Ia juga menyerahkan dokumen berisi masalah dan rekomendasi terkait energi dan sumber daya mineral di Maluku Utara kepada Wakil Menteri ESDM, dan menyoroti konflik lahan dengan masyarakat adat, seperti di suku Tobelo Dalam di Halmahera Timur, serta persinggungan lahan pertambangan dengan desa-desa di Halmahera. "Di Maluku Utara, area hidup masyarakat sering berbenturan dengan lokasi tambang, ini perlu segera diselesaikan," tambahnya.
Dampak Lingkungan dan Pentingnya Evaluasi AMDAL
Graal juga mengingatkan tentang dampak pertambangan yang merusak lingkungan, mengutip kasus pencemaran logam berat di Teluk Obi, Buli, dan Weda. Ia menekankan perlunya perbaikan pelaksanaan Analisis Dampak Lingkungan (AMDAL) dan peninjauan kembali IUP yang melanggar tata kelola yang semestinya. "Pemerintah Pusat harus mengevaluasi AMDAL dan mencabut IUP jika ditemukan pelanggaran," tegas Graal.

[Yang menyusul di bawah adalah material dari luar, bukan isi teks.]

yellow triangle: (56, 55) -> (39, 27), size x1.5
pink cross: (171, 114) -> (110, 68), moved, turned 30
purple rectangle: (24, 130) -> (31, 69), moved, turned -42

Merespon kekhawatiran yang disampaikan Graal, Wakil Menteri ESDM Yuliot Tanjung mengakui perlunya perbaikan tata kelola perizinan pertambangan. Ia menyatakan komitmen Kementerian ESDM untuk mempercepat integrasi sistem perizinan demi meminimalisir kendala birokrasi dan menghindari tumpang tindih izin. "Perbaikan tata kelola perizinan dan pemetaan lahan adalah prioritas kami," kata Yuliot.
Yuliot menambahkan bahwa kebijakan mitigasi untuk mengatasi kerusakan lingkungan akibat pertambangan harus dilaksanakan dengan tegas. "Kami terus berupaya meningkatkan pengawasan dan memastikan perusahaan tambang bertanggung jawab atas kerusakan lingkungan. Kewajiban reklamasi pasca-tambang sesuai undang-undang juga akan kami tegakkan," imbuhnya.
Kolaborasi untuk Keberlanjutan
Diskusi dalam rapat ini menegaskan pentingnya sinergi antara pemerintah, legislatif, dan pihak terkait dalam penataan izin tambang dan keberlanjutan lingkungan. Diharapkan, perbaikan tata kelola ini dapat meminimalisir konflik lahan dan menjaga keseimbangan antara pembangunan ekonomi dan pelestarian lingkungan.
Kolaborasi antara DPD-RI dan Kementerian ESDM diharapkan mampu memberikan solusi nyata terhadap permasalahan pertambangan yang kompleks, sekaligus meningkatkan kualitas hidup masyarakat di sekitar area tambang. Dengan upaya serius dalam mitigasi kerusakan lingkungan dan penataan izin pertambangan, sektor ini dapat dikelola secara berkelanjutan dan memberikan manfaat jangka panjang bagi seluruh pihak.